— Проверить наличие людей! — донеслось издали. — Батареям произвести поверку!
И Дроздовский подал команду:
— Командиры взводов, построить расчеты!
— Взвод управления, становись! — рокотнул старшина Голованов.
— Первый взвод, стано-вись! — подхватил Кузнецов.
— В-второй взво-од… — по-училищному запел лейтенант Давлатян. — Строиться-а!..
Солдаты, не остывшие после опасности, возбужденные, отряхиваясь, подтягивая сползшие ремни, занимали свои места без обычных разговоров: все глядели в южную сторону неба, а там было уже неправдоподобно светло и чисто.
Едва взвод был построен, Кузнецов, обежав глазами орудийные расчеты, наткнулся взглядом на наводчика Нечаева, нервно мявшегося на правом фланге, где должен был стоять командир первого орудия. Старшего сержанта Уханова в строю не было.
— Где Уханов? — обеспокоенно спросил Кузнецов. — Во время налета вы его видели, Нечаев?
— Сам кумекаю, товарищ лейтенант, где бы ему быть, — шепотом ответил Нечаев. — На завтрак к старшине ходил. Может, там еще отирается…
— До сих пор у старшины? — усомнился Кузнецов и прошел перед взводом. — Кто видел Уханова во время налета? Кто-нибудь видел?
Солдаты, поеживаясь на холоде, молчаливо переглядывались.
— Товарищ лейтенант, — опять шепотом позвал Нечаев, делая страдальческое лицо. — Посмотрите-ка! Может, там он…
Над огненным эшелоном, над снегами, над утонувшим в сугробах зданьицем разъезда покойно, как и до налета, сыпалась под солнцем мельчайшая изморозь. А впереди около уцелевших вагонов продолжалось суматошное движение, — везде выстраивались батареи, и мимо них от горящих пульманов двое солдат несли на шинели кого-то — раненого или убитого.

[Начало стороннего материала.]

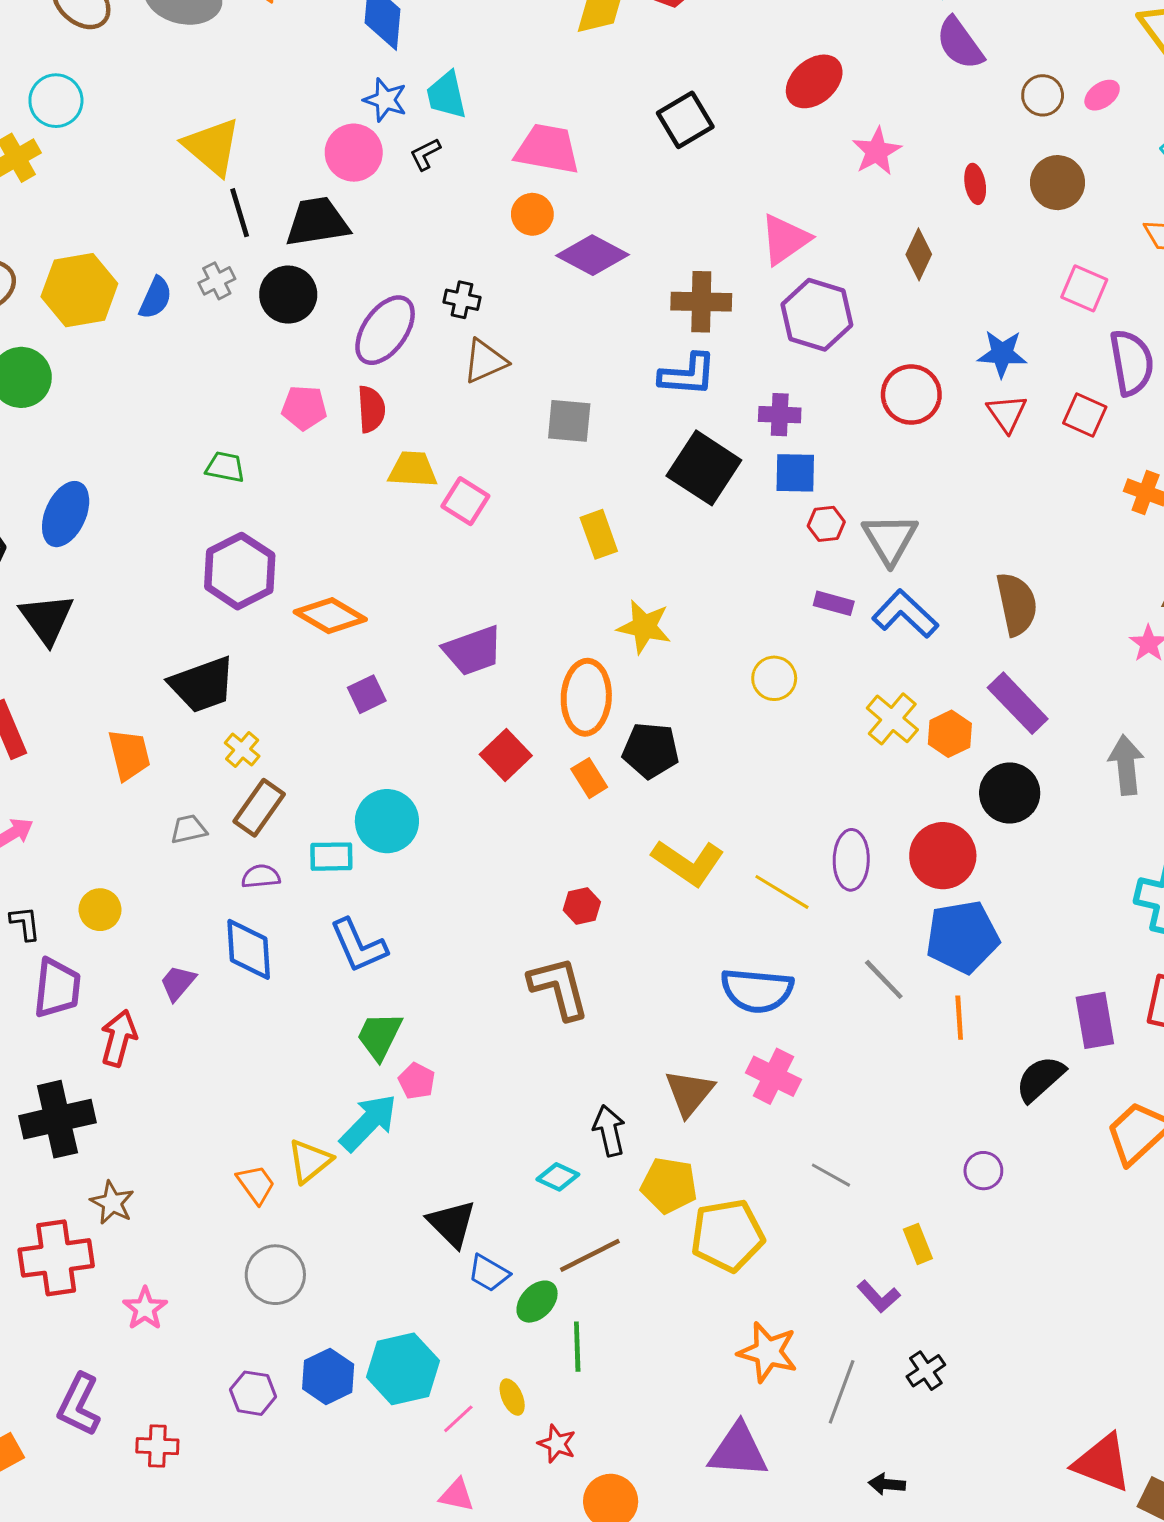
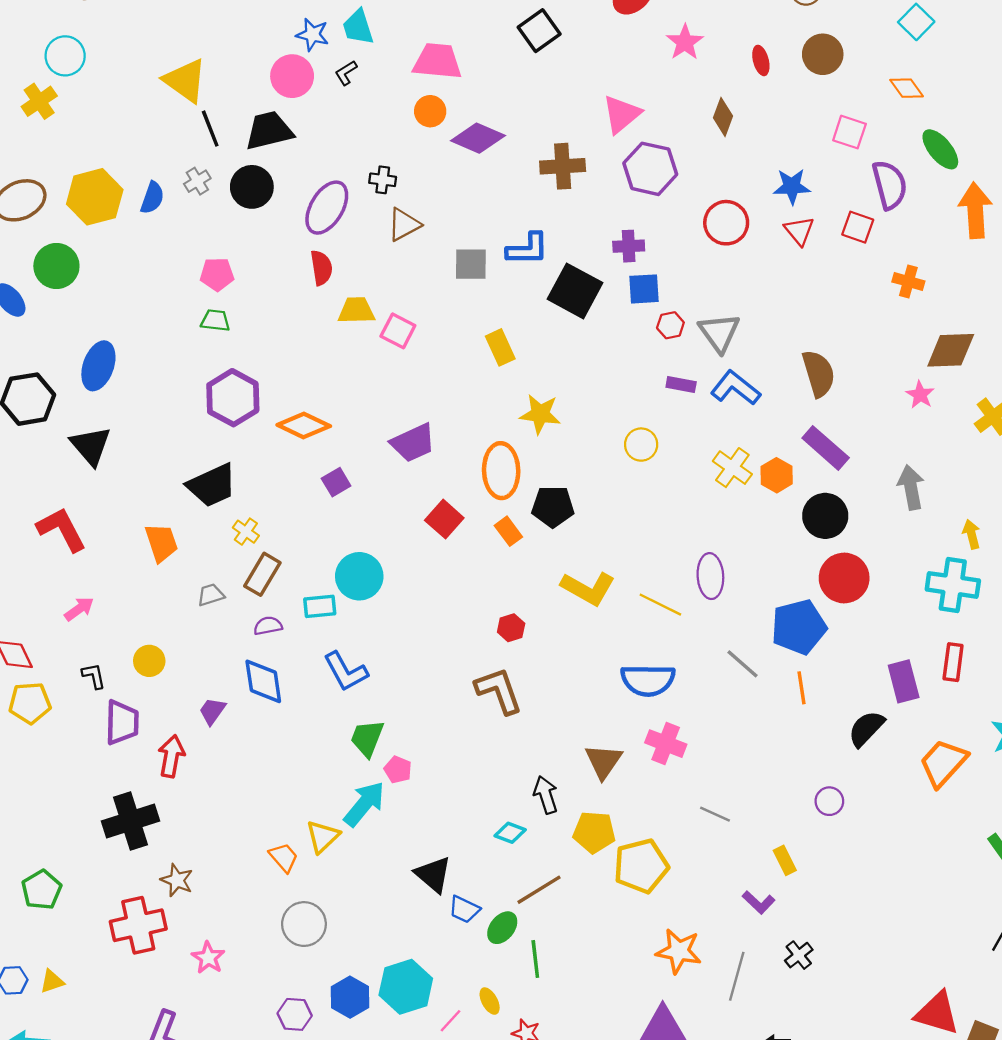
blue L-shape: (688, 375) -> (527, 249), moved
pink pentagon: (304, 408) -> (217, 274), moved
red circle: (943, 856) -> (844, 578), moved

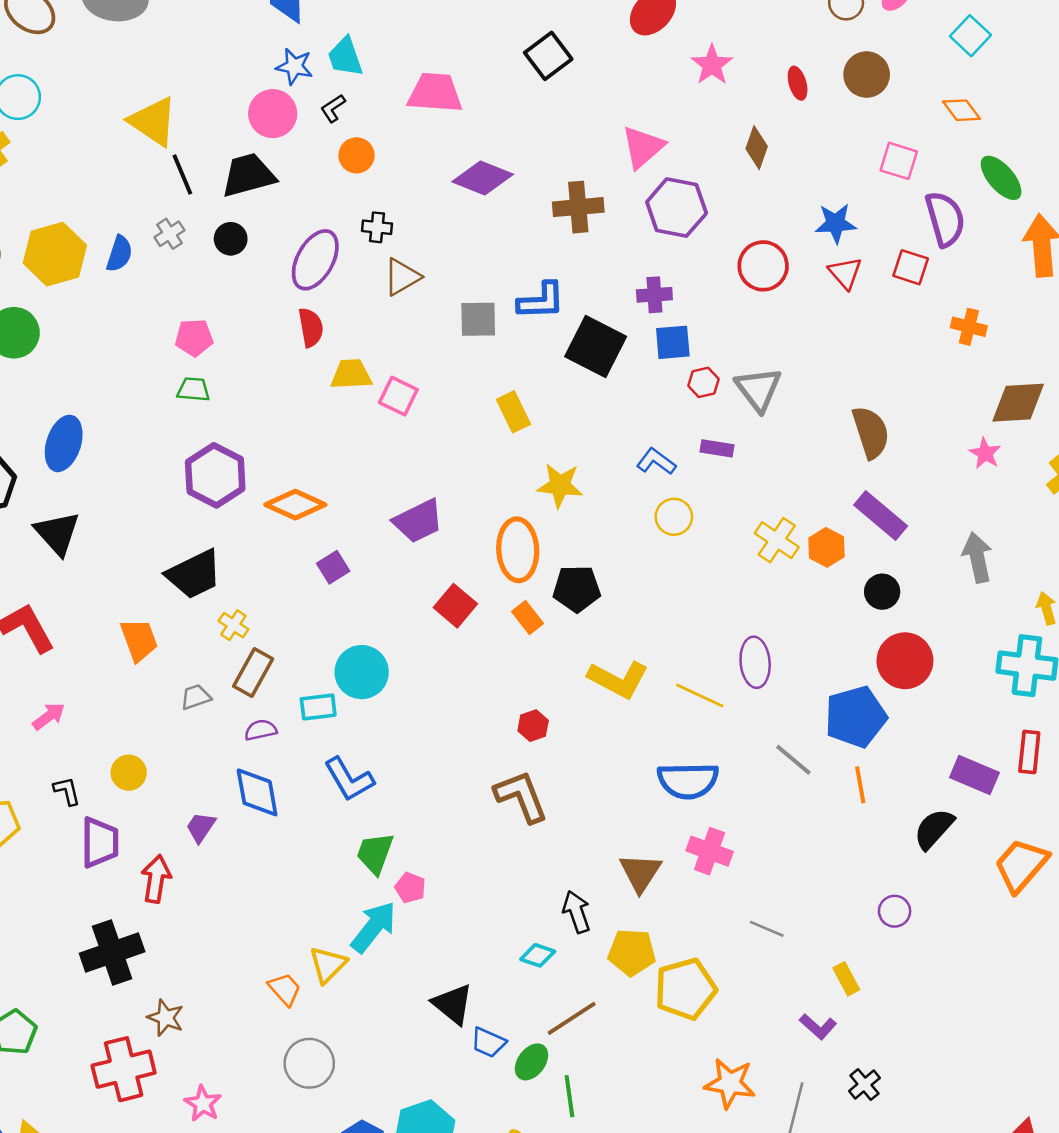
orange circle: (430, 111) -> (357, 155), moved
black circle: (252, 187) -> (231, 239), size x0.7
blue L-shape: (735, 388) -> (656, 461), moved, size x0.7
black circle: (825, 516) -> (882, 592), size x0.7
purple rectangle: (904, 681) -> (974, 775), turned -51

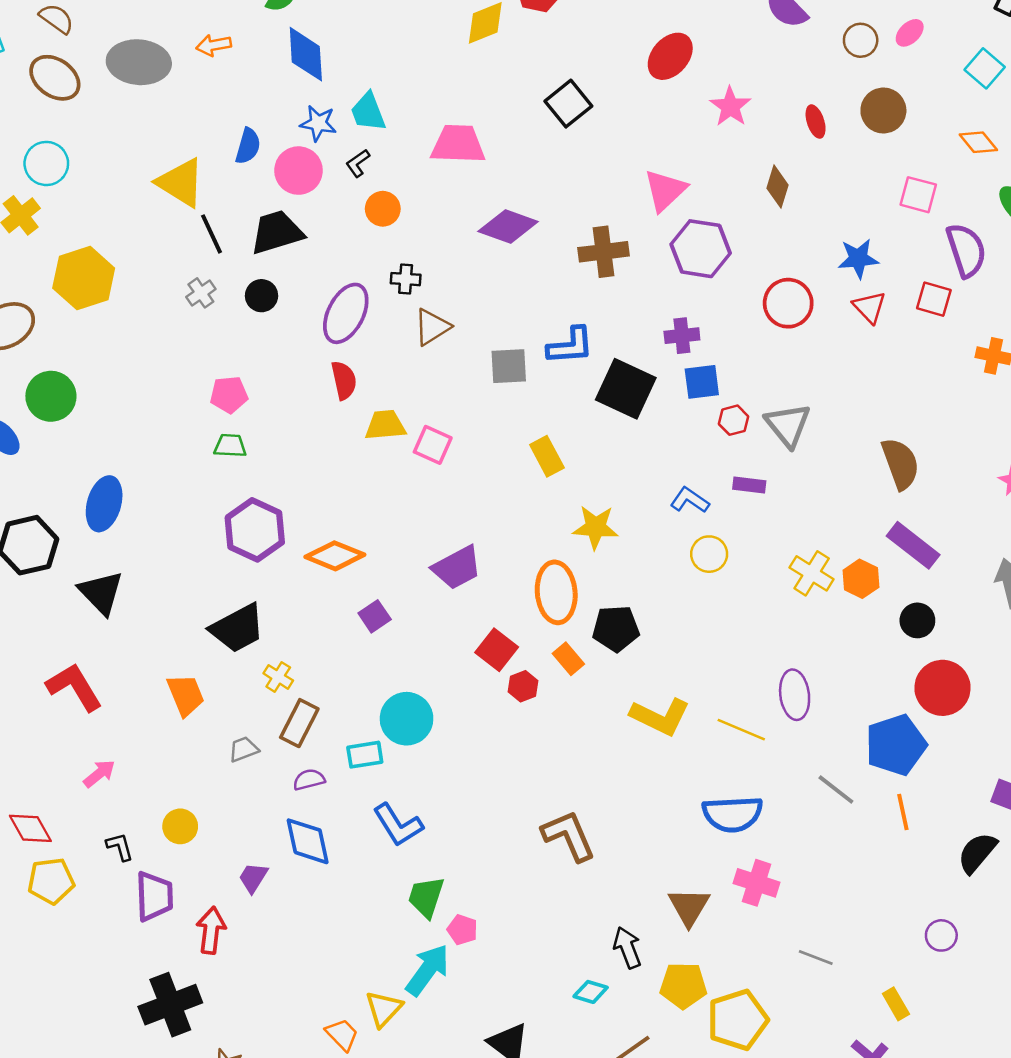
yellow hexagon: (55, 254) -> (84, 278), moved
blue semicircle: (119, 254) -> (248, 146), moved
red hexagon: (533, 726) -> (523, 686), moved

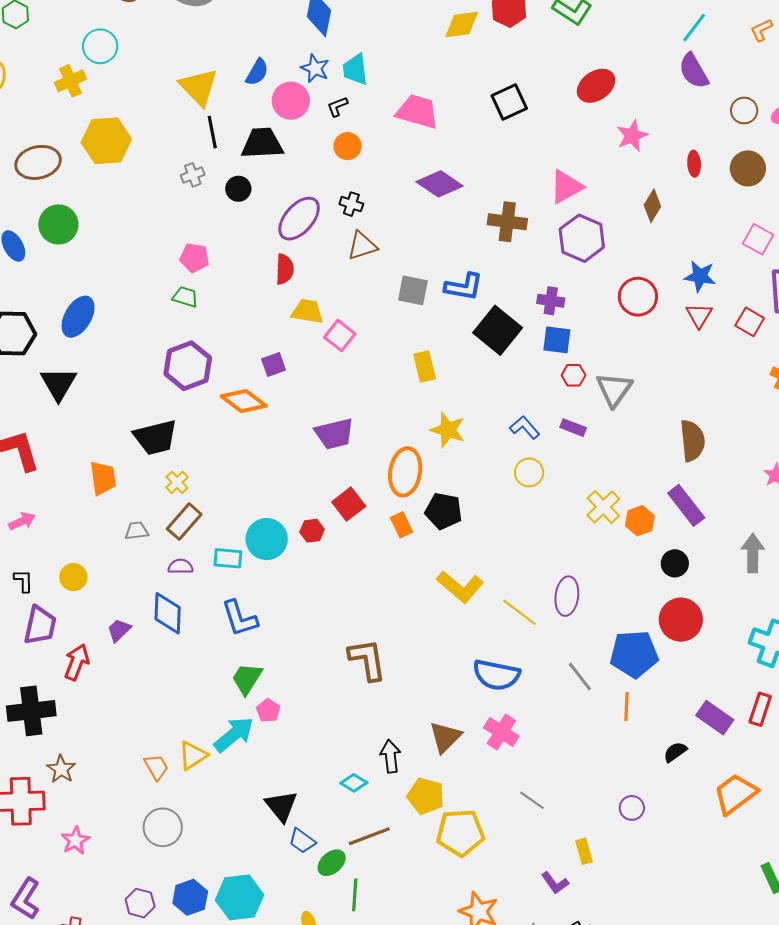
purple square: (375, 616) -> (274, 365), moved
red hexagon: (523, 686) -> (312, 531), moved
black semicircle: (977, 853) -> (675, 752), size x0.7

— Нет, — сказал Кузнецов. — Это не Уханов, он в ватнике.
— Первый взвод! — раздался чеканный голос Дроздовского. — Лейтенант Кузнецов! Почему не докладываете?
Кузнецов соображал, как он должен объяснить отсутствие Уханова, сделал пять шагов к Дроздовскому, но не успел доложить — тот произнес требовательно:
— Где командир орудия Уханов? Не вижу его в строю! Я вас спрашиваю, командир первого взвода!
— Сначала надо выяснить… жив ли он, — ответил Кузнецов и приблизился к Дроздовскому, ожидавшему его доклада с готовностью к действию. «У него такое лицо, будто не намерен верить мне», — подумал Кузнецов и отчего-то вспомнил его решительность во время налета, его бледное, заостренное лицо, когда он отталкивал Зою, выпустив по «мессершмитту» первый пулеметный диск.
— Лейтенант Кузнецов, вы куда-нибудь отпускали Уханова? — произнес Дроздовский. — Если бы он был ранен, санинструктор Елагина давно сообщила бы. Я так думаю!
— А я думаю, что Уханов задержался у старшины, — возразил Кузнецов. — Больше ему негде быть.
— Немедленно пошлите кого-нибудь в хозвзвод! Что он на кухне может делать до сих пор? Кашу, что ли, варят с поваром вместе?
— Я схожу сам.
И Кузнецов, повернувшись, зашагал по сугробам к дивизионным кухням.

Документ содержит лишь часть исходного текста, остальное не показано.